_TASK TO CARRY OUT:_
In the material below, find the line containing "företag över Öresund." and the line containing "Inbjudan till Skånsk", then reproduce exactly both of them and every line between, and nothing else.

_GIVEN DATA:_

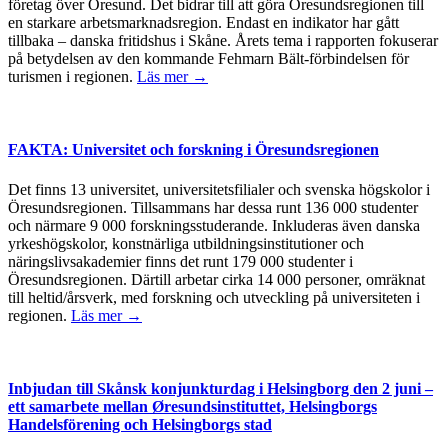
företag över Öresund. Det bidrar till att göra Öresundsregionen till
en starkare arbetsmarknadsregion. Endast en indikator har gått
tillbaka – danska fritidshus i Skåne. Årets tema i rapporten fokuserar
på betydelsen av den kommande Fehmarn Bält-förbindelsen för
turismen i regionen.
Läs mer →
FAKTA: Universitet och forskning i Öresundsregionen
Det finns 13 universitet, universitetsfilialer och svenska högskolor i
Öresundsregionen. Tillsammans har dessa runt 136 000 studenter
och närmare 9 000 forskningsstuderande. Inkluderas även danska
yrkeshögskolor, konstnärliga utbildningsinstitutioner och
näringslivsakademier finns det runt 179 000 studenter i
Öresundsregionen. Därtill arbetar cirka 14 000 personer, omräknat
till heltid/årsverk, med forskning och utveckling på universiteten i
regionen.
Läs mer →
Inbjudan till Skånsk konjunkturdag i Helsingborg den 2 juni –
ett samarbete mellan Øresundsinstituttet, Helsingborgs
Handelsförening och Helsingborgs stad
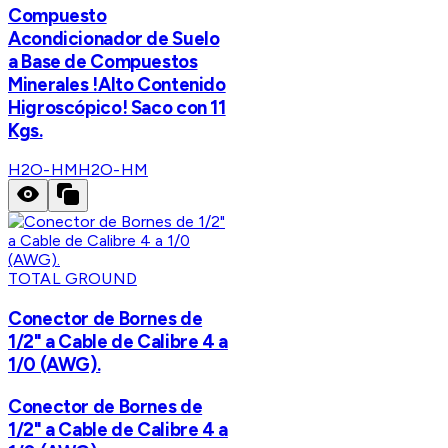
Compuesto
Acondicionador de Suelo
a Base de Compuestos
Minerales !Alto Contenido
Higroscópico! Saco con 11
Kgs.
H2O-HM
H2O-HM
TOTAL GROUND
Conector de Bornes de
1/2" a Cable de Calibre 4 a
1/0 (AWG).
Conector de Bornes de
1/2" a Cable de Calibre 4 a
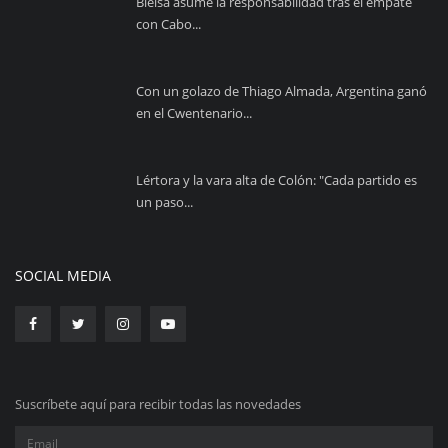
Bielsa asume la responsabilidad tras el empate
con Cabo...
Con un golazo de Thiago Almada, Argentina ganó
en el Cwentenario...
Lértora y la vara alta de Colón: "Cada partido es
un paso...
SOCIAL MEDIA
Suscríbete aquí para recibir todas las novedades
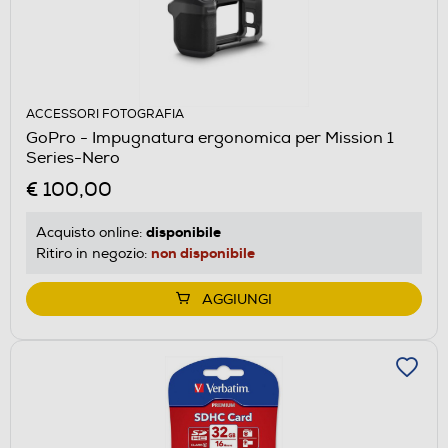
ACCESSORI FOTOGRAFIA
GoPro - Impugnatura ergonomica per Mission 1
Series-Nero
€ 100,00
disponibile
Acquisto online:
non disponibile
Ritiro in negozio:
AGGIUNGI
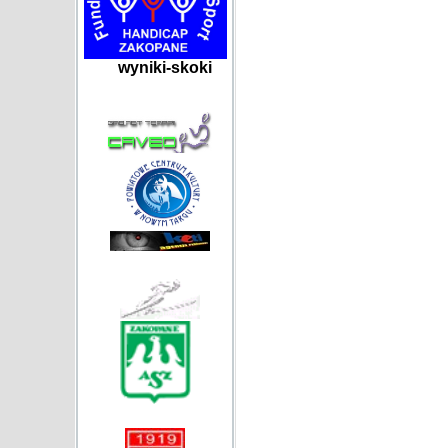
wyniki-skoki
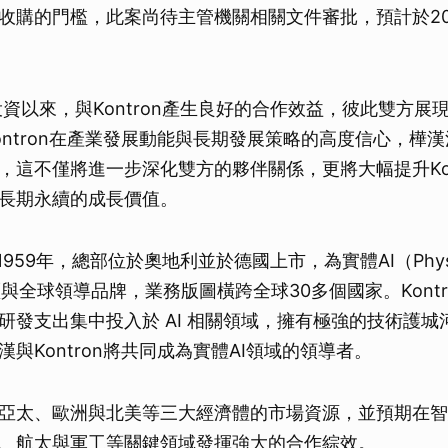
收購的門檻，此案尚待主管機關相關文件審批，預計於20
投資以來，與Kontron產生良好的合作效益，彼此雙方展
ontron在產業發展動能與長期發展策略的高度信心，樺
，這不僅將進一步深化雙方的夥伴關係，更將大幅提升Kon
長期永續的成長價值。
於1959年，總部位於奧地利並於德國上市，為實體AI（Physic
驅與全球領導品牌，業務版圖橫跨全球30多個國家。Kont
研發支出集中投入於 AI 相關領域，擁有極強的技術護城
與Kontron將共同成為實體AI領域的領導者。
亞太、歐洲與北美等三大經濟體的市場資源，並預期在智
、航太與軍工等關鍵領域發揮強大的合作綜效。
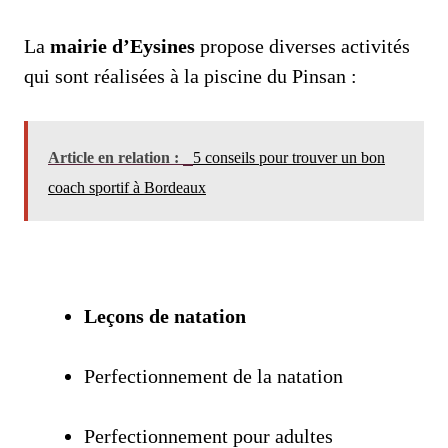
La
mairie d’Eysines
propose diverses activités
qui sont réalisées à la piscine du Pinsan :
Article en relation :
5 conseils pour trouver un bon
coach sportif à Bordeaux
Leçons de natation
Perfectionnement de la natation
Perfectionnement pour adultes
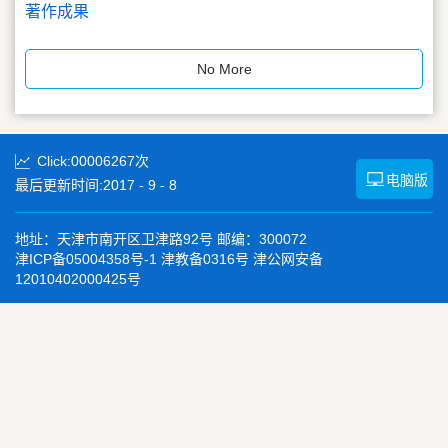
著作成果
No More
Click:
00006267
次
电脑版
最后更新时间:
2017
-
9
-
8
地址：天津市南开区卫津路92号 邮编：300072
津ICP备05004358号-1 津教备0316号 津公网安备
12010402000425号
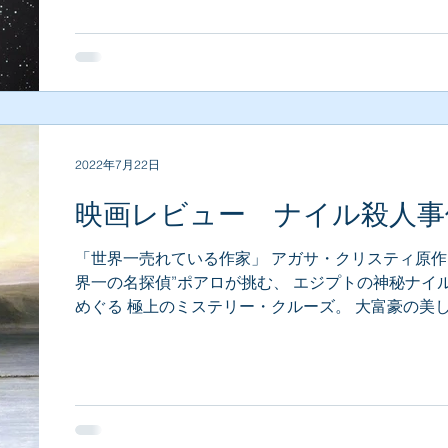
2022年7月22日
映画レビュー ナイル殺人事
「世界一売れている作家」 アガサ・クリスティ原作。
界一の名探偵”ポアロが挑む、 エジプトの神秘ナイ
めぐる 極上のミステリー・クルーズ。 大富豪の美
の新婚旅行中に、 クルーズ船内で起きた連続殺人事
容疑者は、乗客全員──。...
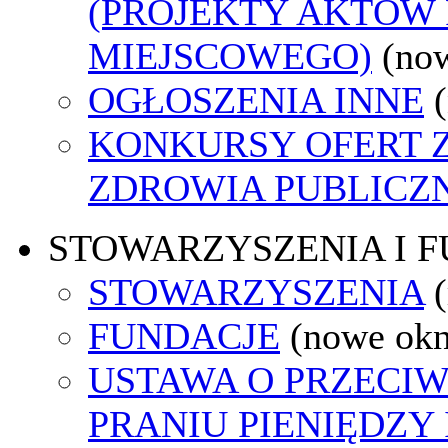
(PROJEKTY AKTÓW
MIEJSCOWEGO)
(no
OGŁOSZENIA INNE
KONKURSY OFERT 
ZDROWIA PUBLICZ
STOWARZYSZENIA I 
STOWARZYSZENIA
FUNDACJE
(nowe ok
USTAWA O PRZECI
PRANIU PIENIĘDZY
==
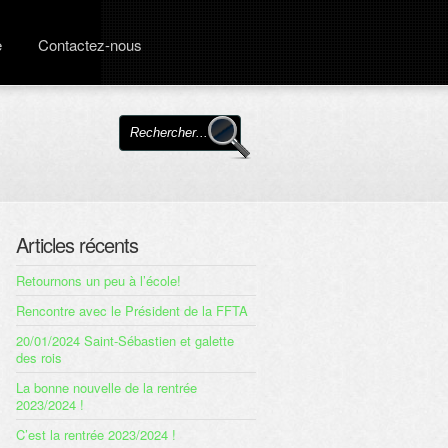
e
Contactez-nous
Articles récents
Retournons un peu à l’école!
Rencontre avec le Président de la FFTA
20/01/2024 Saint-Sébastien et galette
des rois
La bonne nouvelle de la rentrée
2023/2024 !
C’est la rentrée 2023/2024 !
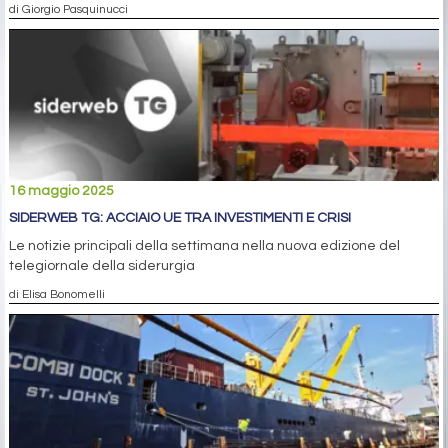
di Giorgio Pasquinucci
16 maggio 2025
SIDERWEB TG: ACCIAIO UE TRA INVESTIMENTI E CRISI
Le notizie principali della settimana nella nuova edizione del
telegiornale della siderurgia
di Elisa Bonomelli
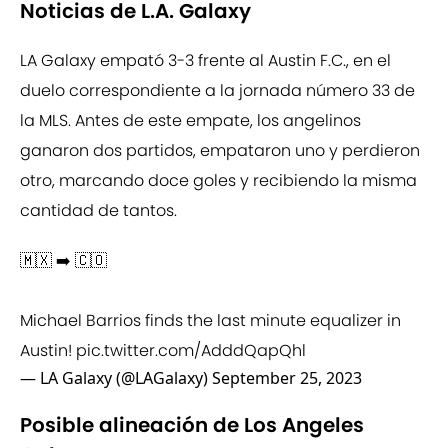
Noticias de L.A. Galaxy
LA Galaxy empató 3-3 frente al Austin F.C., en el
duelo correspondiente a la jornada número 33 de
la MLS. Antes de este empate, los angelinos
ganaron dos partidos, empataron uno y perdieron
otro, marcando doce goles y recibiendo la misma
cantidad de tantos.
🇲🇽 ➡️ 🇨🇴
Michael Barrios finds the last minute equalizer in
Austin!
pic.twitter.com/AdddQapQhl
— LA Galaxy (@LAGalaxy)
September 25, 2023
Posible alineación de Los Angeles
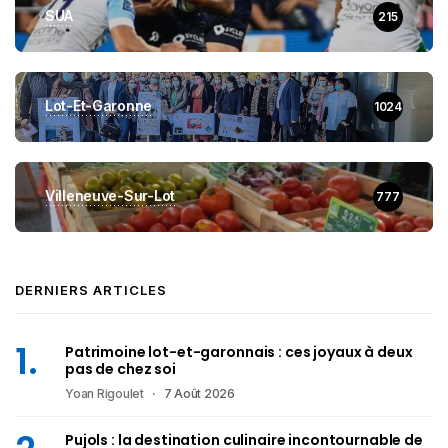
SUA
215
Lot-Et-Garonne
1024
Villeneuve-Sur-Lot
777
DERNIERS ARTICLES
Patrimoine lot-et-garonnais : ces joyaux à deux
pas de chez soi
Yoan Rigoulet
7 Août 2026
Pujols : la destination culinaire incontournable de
* * *
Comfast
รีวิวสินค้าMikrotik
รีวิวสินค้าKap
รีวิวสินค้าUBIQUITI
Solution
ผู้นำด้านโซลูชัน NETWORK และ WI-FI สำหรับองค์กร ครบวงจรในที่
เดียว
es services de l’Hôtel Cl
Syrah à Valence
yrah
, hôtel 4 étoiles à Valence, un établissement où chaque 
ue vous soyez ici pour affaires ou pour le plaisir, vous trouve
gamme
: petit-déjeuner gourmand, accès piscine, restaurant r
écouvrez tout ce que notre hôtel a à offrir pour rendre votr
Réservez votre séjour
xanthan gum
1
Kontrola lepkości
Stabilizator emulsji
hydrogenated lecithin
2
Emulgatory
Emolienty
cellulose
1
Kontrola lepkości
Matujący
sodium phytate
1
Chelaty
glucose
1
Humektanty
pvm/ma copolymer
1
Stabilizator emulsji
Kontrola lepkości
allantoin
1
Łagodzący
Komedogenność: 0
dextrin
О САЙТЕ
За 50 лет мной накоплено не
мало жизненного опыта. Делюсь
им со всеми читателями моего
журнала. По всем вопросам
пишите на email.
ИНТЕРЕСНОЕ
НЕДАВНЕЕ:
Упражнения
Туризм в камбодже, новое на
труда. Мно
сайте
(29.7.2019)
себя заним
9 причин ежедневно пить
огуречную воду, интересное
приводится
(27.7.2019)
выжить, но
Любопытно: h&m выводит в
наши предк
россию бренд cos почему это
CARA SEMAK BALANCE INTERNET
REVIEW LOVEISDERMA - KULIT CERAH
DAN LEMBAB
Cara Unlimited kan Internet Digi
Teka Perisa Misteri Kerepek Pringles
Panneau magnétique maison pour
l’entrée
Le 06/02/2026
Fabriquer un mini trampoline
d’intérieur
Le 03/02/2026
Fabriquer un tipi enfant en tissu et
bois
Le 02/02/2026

_RESPONSE AREA:_
företag över Öresund. Det bidrar till att göra Öresundsregionen till
en starkare arbetsmarknadsregion. Endast en indikator har gått
tillbaka – danska fritidshus i Skåne. Årets tema i rapporten fokuserar
på betydelsen av den kommande Fehmarn Bält-förbindelsen för
turismen i regionen.
Läs mer →
FAKTA: Universitet och forskning i Öresundsregionen
Det finns 13 universitet, universitetsfilialer och svenska högskolor i
Öresundsregionen. Tillsammans har dessa runt 136 000 studenter
och närmare 9 000 forskningsstuderande. Inkluderas även danska
yrkeshögskolor, konstnärliga utbildningsinstitutioner och
näringslivsakademier finns det runt 179 000 studenter i
Öresundsregionen. Därtill arbetar cirka 14 000 personer, omräknat
till heltid/årsverk, med forskning och utveckling på universiteten i
regionen.
Läs mer →
Inbjudan till Skånsk konjunkturdag i Helsingborg den 2 juni –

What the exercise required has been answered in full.